Jim: Well, slightly, yeah. What I see in those cases is planned work is planned work. The compliance activities typically will have multiple, let's call it steps or documentation or requirements, around them to prove the work was done. For example, if an inspection is required and as a result of that inspection, I have two or three documents that need to be uploaded back into the system. When I'm setting up that contract and that, we call it a compliance PPM, you actually specify in there what is it besides the work activities that I need from the contractors in order for them to invoice that work for me? And so yeah, we do have those capabilities to again, require people to take photographs, to upload specific forms and so forth, and attach those to the planned preventative work order before it can be closed.
Trey: That's helpful. As I'm listening through what you're saying, there is a lot here. I mean, there's a lot of knowledge you bring and probably best practices that you bring from working with clients. One of the things I like to ask industry experts is, have you participated or does your organization offer assessments or workshops that our listeners could go through? To really, really get them ready for deploying this type of a system or incorporating these types of contracts?
Jim: 100%, we do. And you're right, it is a lot. And I would say that what I just talked through, I don't know a lot of retailers or users of the system that do it all. The payback is there and again, I guess for some reason been around for 18 years, there's one side of my that's frustrated that the customers don't take advantage of all the capability that's in the software. But the realist in me understands that it takes work and it takes effort to set those things up and to maintain them. The customers that do do it well tell us that it is absolutely worth it from a payback perspective. That's one thing.

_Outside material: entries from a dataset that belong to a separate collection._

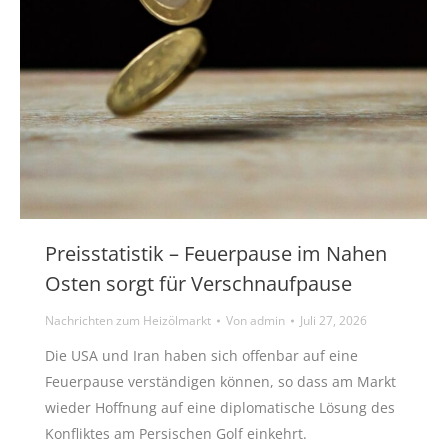
Preisstatistik – Feuerpause im Nahen
Osten sorgt für Verschnaufpause
Nachrichten zum Heizölmarkt
Von
admin
Juli 27, 2026
Die USA und Iran haben sich offenbar auf eine
Feuerpause verständigen können, so dass am Markt
wieder Hoffnung auf eine diplomatische Lösung des
Konfliktes am Persischen Golf einkehrt.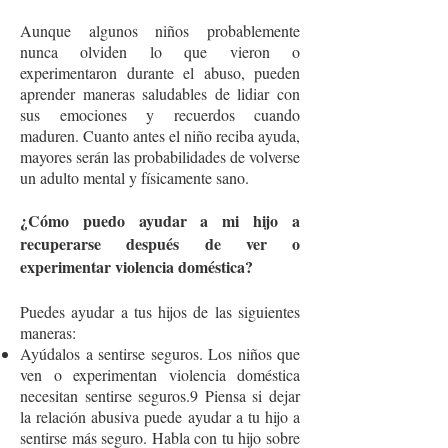
Aunque algunos niños probablemente
nunca olviden lo que vieron o
experimentaron durante el abuso, pueden
aprender maneras saludables de lidiar con
sus emociones y recuerdos cuando
maduren. Cuanto antes el niño reciba ayuda,
mayores serán las probabilidades de volverse
un adulto mental y físicamente sano.
¿Cómo puedo ayudar a mi hijo a
recuperarse después de ver o
experimentar violencia doméstica?
Puedes ayudar a tus hijos de las siguientes
maneras:
Ayúdalos a sentirse seguros. Los niños que
ven o experimentan violencia doméstica
necesitan sentirse seguros.9 Piensa si dejar
la relación abusiva puede ayudar a tu hijo a
sentirse más seguro. Habla con tu hijo sobre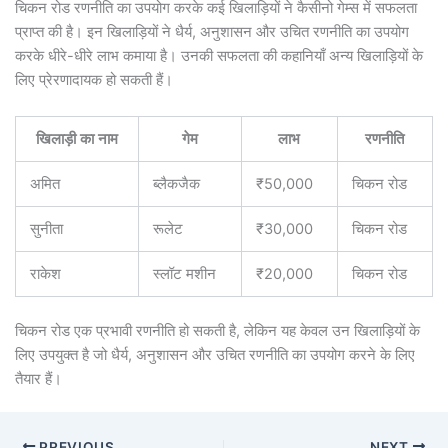
चिकन रोड रणनीति का उपयोग करके कई खिलाड़ियों ने कैसीनो गेम्स में सफलता
प्राप्त की है। इन खिलाड़ियों ने धैर्य, अनुशासन और उचित रणनीति का उपयोग
करके धीरे-धीरे लाभ कमाया है। उनकी सफलता की कहानियाँ अन्य खिलाड़ियों के
लिए प्रेरणादायक हो सकती हैं।
खिलाड़ी का नाम
गेम
लाभ
रणनीति
अमित
ब्लैकजैक
₹50,000
चिकन रोड
सुनीता
रूलेट
₹30,000
चिकन रोड
राकेश
स्लॉट मशीन
₹20,000
चिकन रोड
चिकन रोड एक प्रभावी रणनीति हो सकती है, लेकिन यह केवल उन खिलाड़ियों के
लिए उपयुक्त है जो धैर्य, अनुशासन और उचित रणनीति का उपयोग करने के लिए
तैयार हैं।
PREVIOUS
NEXT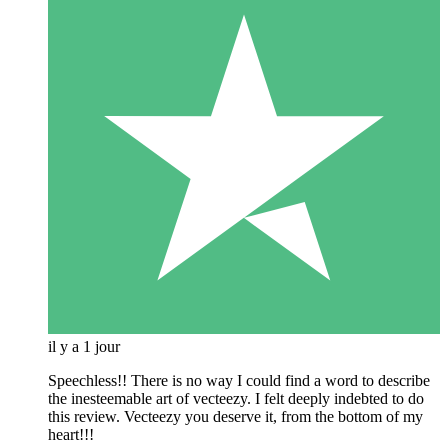
il y a 1 jour
Speechless!! There is no way I could find a word to describe
the inesteemable art of vecteezy. I felt deeply indebted to do
this review. Vecteezy you deserve it, from the bottom of my
heart!!!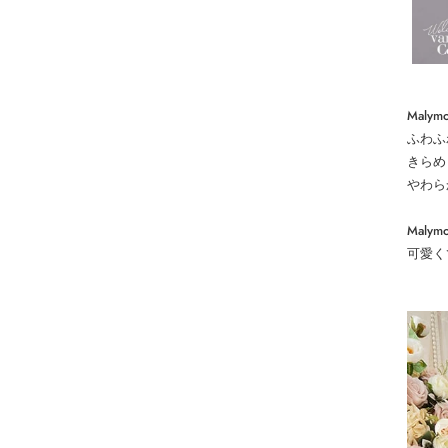
Malymo
ふわふ
きらめ
やわら
Mal
可愛く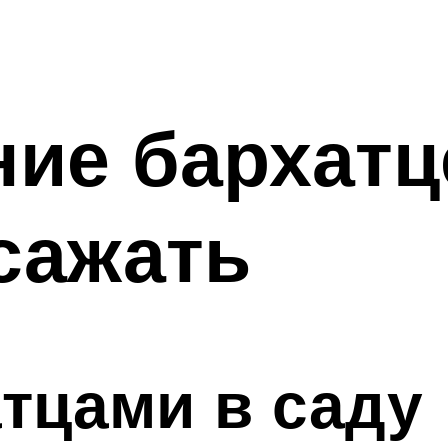
ие бархатц
 сажать
атцами в саду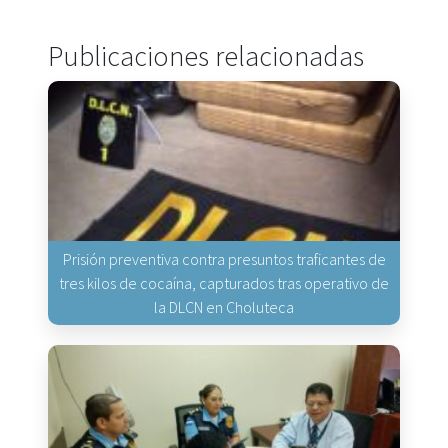
Publicaciones relacionadas
Prisión preventiva contra presuntos traficantes de
tres kilos de cocaína, capturados tras operativo de
la DLCN en Choluteca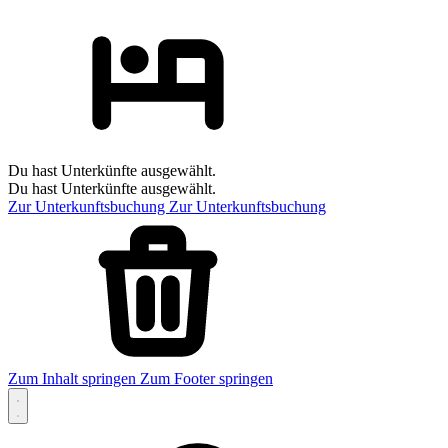
Du hast Unterkünfte ausgewählt.
Du hast Unterkünfte ausgewählt.
Zur Unterkunftsbuchung
Zur Unterkunftsbuchung
Zum Inhalt springen
Zum Footer springen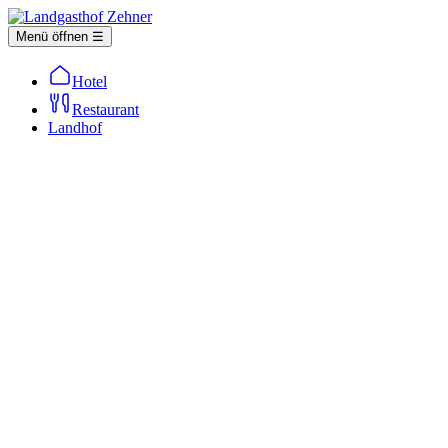
Menü öffnen ☰
Hotel
Restaurant
Landhof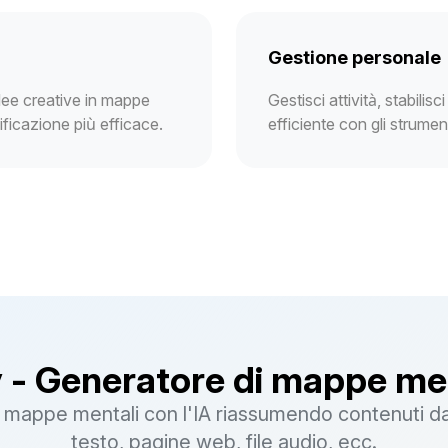
Gestione personale
idee creative in mappe
Gestisci attività, stabilisc
nificazione più efficace.
efficiente con gli strume
 - Generatore di mappe men
mappe mentali con l'IA riassumendo contenuti da
testo, pagine web, file audio, ecc.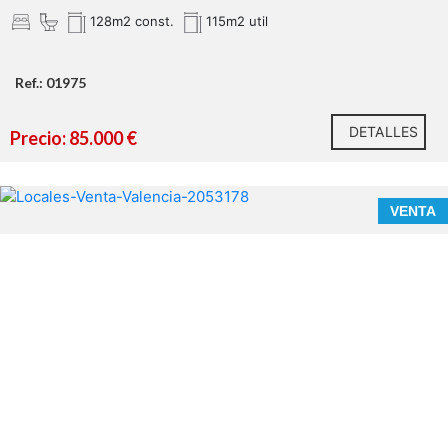
128m2 const.
115m2 util
Ref.: 01975
DETALLES
Precio: 85.000 €
VENTA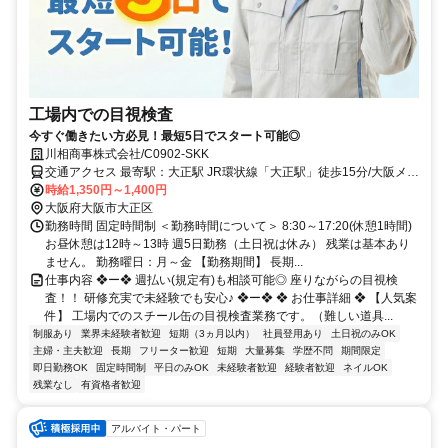
工場内での目視検査
今すぐ働きたい方必見！最短5日でスタート可能◎
川相商事株式会社/C0902-SKK
交通アクセス 最寄駅：大正駅 JR環状線「大正駅」徒歩15分/大阪メト
ロ長堀鶴見緑地線「大正駅」徒歩15分 ☆バイク通勤OK ☆ご希望に応
時給1,350円～1,400円
じて、ご自宅または勤務地付近での出張面接も可能です
大阪府大阪市大正区
勤務時間 固定時間制 ＜勤務時間について＞ 8:30～17:20(休憩1時間)
お昼休憩は12時～13時 週5日勤務（土日祝は休み） 残業は基本あり
ません。 勤務曜日：月～金 【勤務期間】 長期...
仕事内容 ❖ー❖ 週払い(規定有)も相談可能◎ 座りながらの目視検
査！！ 研修充実で未経験でも安心♪ ❖ー❖ ❖ お仕事詳細 ❖ 【人気案
件】 工場内でのスチール缶の目視検査業務です。（難しい道具...
制服あり
業界未経験者歓迎
短期（3ヵ月以内）
社員登用あり
土日祝のみOK
主婦・主夫歓迎
長期
フリーター歓迎
短期
大量募集
学歴不問
期間限定
即日勤務OK
固定時間制
平日のみOK
未経験者歓迎
経験者歓迎
ネイルOK
残業なし
有資格者歓迎
アルバイト・パート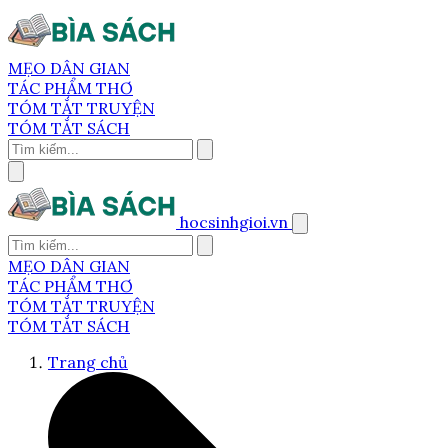
MẸO DÂN GIAN
TÁC PHẨM THƠ
TÓM TẮT TRUYỆN
TÓM TẮT SÁCH
hocsinhgioi.vn
MẸO DÂN GIAN
TÁC PHẨM THƠ
TÓM TẮT TRUYỆN
TÓM TẮT SÁCH
Trang chủ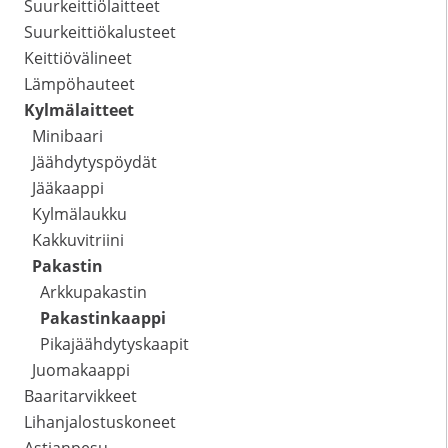
Suurkeittiölaitteet
Suurkeittiökalusteet
Keittiövälineet
Lämpöhauteet
Kylmälaitteet
Minibaari
Jäähdytyspöydät
Jääkaappi
Kylmälaukku
Kakkuvitriini
Pakastin
Arkkupakastin
Pakastinkaappi
Pikajäähdytyskaapit
Juomakaappi
Baaritarvikkeet
Lihanjalostuskoneet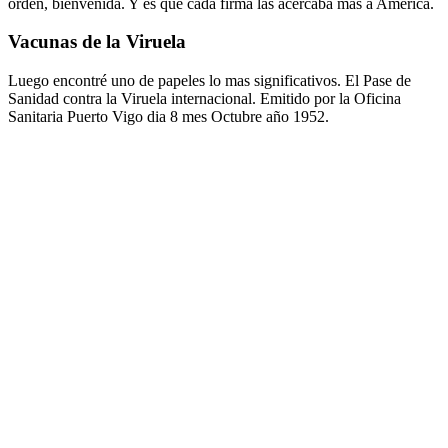
orden, bienvenida. Y es que cada firma las acercaba más a América.
Vacunas de la Viruela
Luego encontré uno de papeles lo mas significativos. El Pase de
Sanidad contra la Viruela internacional. Emitido por la Oficina
Sanitaria Puerto Vigo dia 8 mes Octubre año 1952.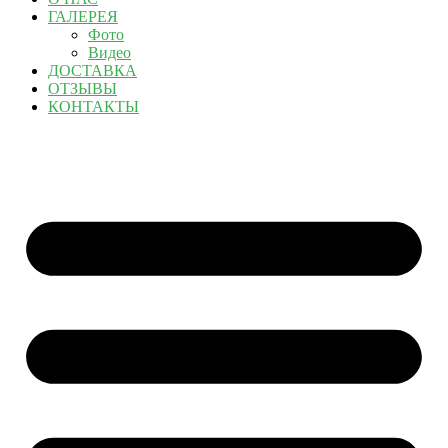
ГАЛЕРЕЯ
Фото
Видео
ДОСТАВКА
ОТЗЫВЫ
КОНТАКТЫ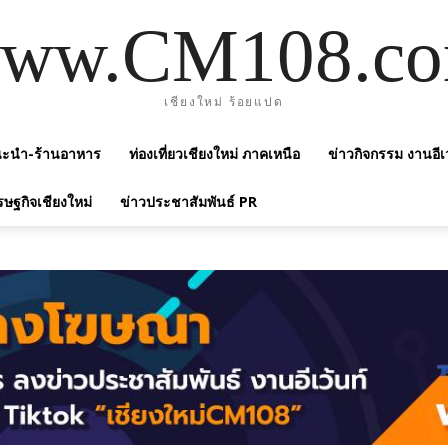
ww.CM108.c
เชียงใหม่ ร้อยแปด
แนะนำ-ร้านอาหาร
ท่องเที่ยวเชียงใหม่ ภาคเหนือ
ข่าวกิจกรรม งานอีเ
รษฐกิจเชียงใหม่
ข่าวประชาสัมพันธ์ PR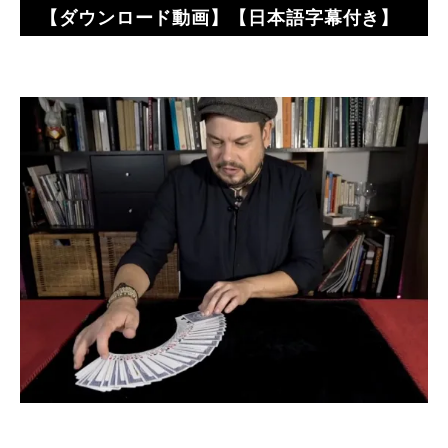
【ダウンロード動画】【日本語字幕付き】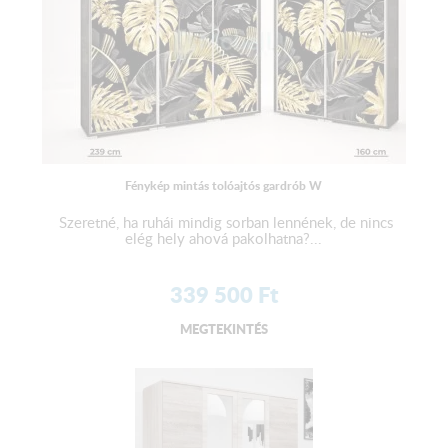
Fénykép mintás tolóajtós gardrób W
Szeretné, ha ruhái mindig sorban lennének, de nincs
elég hely ahová pakolhatna?...
339 500
Ft
MEGTEKINTÉS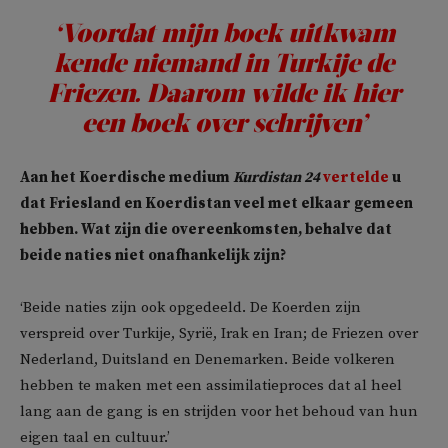
‘Voordat mijn boek uitkwam
kende niemand in Turkije de
Friezen. Daarom wilde ik hier
een boek over schrijven’
Aan het Koerdische medium
Kurdistan 24
vertelde
u
dat Friesland en Koerdistan veel met elkaar gemeen
hebben. Wat zijn die overeenkomsten, behalve dat
beide naties niet onafhankelijk zijn?
‘Beide naties zijn ook opgedeeld. De Koerden zijn
verspreid over Turkije, Syrië, Irak en Iran; de Friezen over
Nederland, Duitsland en Denemarken. Beide volkeren
hebben te maken met een assimilatieproces dat al heel
lang aan de gang is en strijden voor het behoud van hun
eigen taal en cultuur.’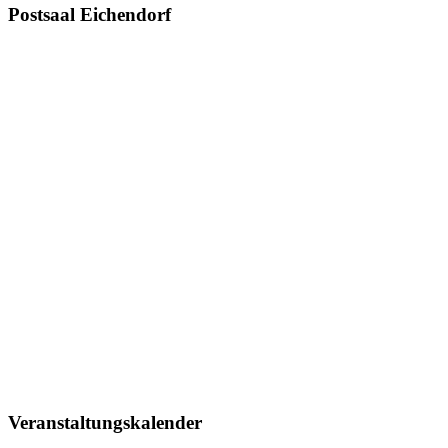
Postsaal Eichendorf
Veranstaltungskalender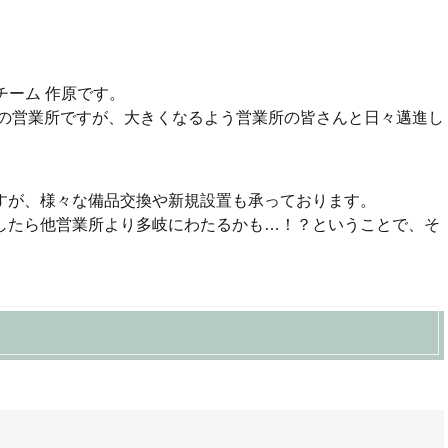
チーム 作原です。
鋭の営業所ですが、大きくなるよう営業所の皆さんと日々邁進し
すが、様々な備品交換や新規設置も承っております。
したら他営業所より多岐にわたるかも…！？ということで、そ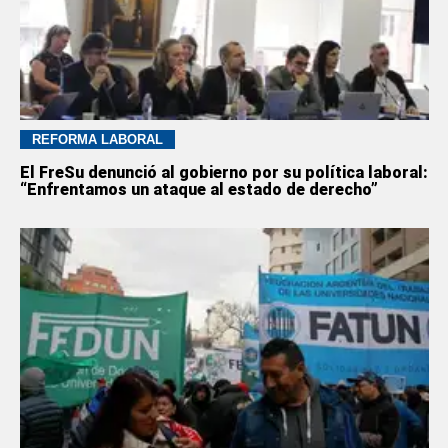
REFORMA LABORAL
El FreSu denunció al gobierno por su política laboral:
“Enfrentamos un ataque al estado de derecho”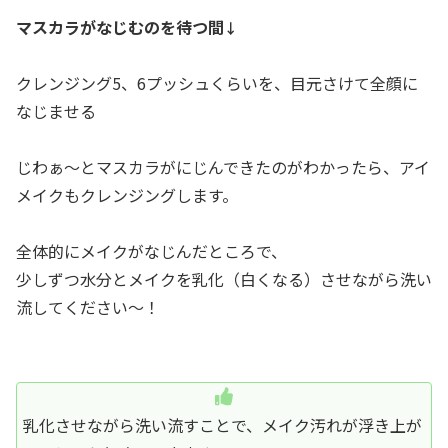
マスカラがなじむのを待つ間
↓
クレンジング5、6プッシュくらいを、目元さけて全顔に
なじませる
じわぁ〜とマスカラがにじんできたのがわかったら、アイ
メイクもクレンジングします。
全体的にメイクがなじんだところで、
少しずつ水分とメイクを乳化（白くなる）させながら洗い
流してください〜！
乳化させながら洗い流すことで、メイク汚れが浮き上が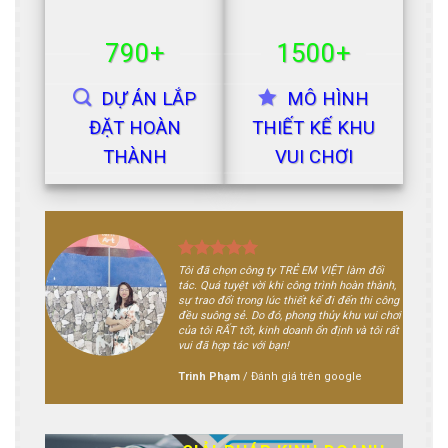
790+
1500+
DỰ ÁN LẮP
MÔ HÌNH
ĐẶT HOÀN
THIẾT KẾ KHU
THÀNH
VUI CHƠI
Tôi đã chọn công ty TRẺ EM VIỆT làm đối
tác. Quá tuyệt vời khi công trình hoàn thành,
sự trao đổi trong lúc thiết kế đi đến thi công
đều suông sẻ. Do đó, phong thủy khu vui chơi
của tôi RẤT tốt, kinh doanh ổn định và tôi rất
vui đã hợp tác với bạn!
Trinh Phạm
/
Đánh giá trên google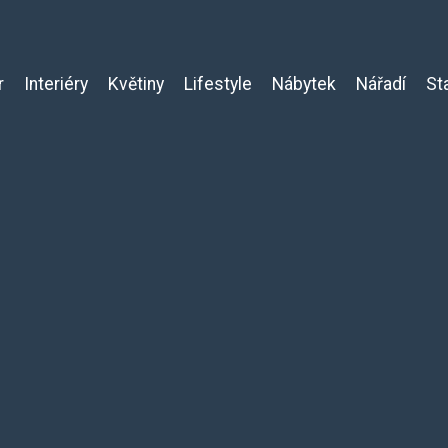
r
Interiéry
Květiny
Lifestyle
Nábytek
Nářadí
St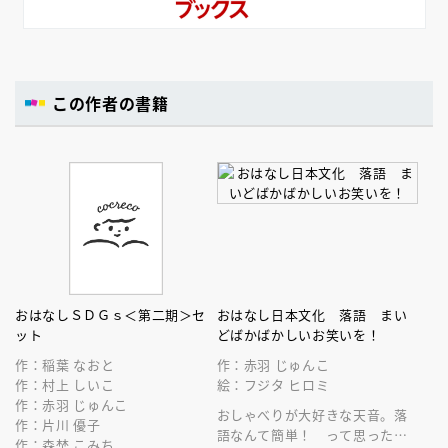
この作者の書籍
おはなしＳＤＧｓ＜第二期＞セ
おはなし日本文化 落語 まい
ット
どばかばかしいお笑いを！
作：稲葉 なおと
作：赤羽 じゅんこ
作：村上 しいこ
絵：フジタ ヒロミ
作：赤羽 じゅんこ
おしゃべりが大好きな天音。落
作：片川 優子
語なんて簡単！ って思ったん
作：森埜 こみち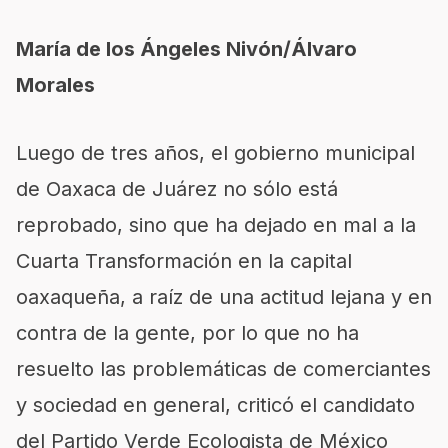
María de los Ángeles Nivón/Álvaro
Morales
Luego de tres años, el gobierno municipal
de Oaxaca de Juárez no sólo está
reprobado, sino que ha dejado en mal a la
Cuarta Transformación en la capital
oaxaqueña, a raíz de una actitud lejana y en
contra de la gente, por lo que no ha
resuelto las problemáticas de comerciantes
y sociedad en general, criticó el candidato
del Partido Verde Ecologista de México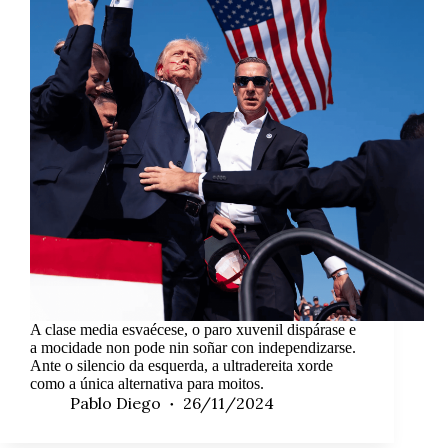
A clase media esvaécese, o paro xuvenil dispárase e
a mocidade non pode nin soñar con independizarse.
Ante o silencio da esquerda, a ultradereita xorde
como a única alternativa para moitos.
Pablo Diego
26/11/2024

Jim: As far as going through these activities and our best practices and our point of view, we developed a few years back a workshop that we do work through customers as they look at change, primarily. We have some customers or prospects we engage with that are fairly sophisticated and aware of these types of things. And we also have the opposite, right? Where people have either been doing things manually, or perhaps using systems that didn't allow the loading and uploading of contracts and going as deep as maybe our system does. We do do some workshops and some education sessions to really make it an interactive workshop so that they can understand what's possible and what we're capable of doing with them.
Trey: That's helpful. Well Jim, thank you very, very much for your time. Obviously, this was a very specific ask and we truly appreciate your knowledge of it. To our listeners, we are going to continue to drill down into some of these specific use cases and best practices. Also trying to bring you some options that we hear about as we're traveling around North America tied to assessments, tied to membership groups, anything we can do to help you as you start down this journey.
Trey: Thanks again for listening, and we look forward to the next Facilities Management Coffee Talk.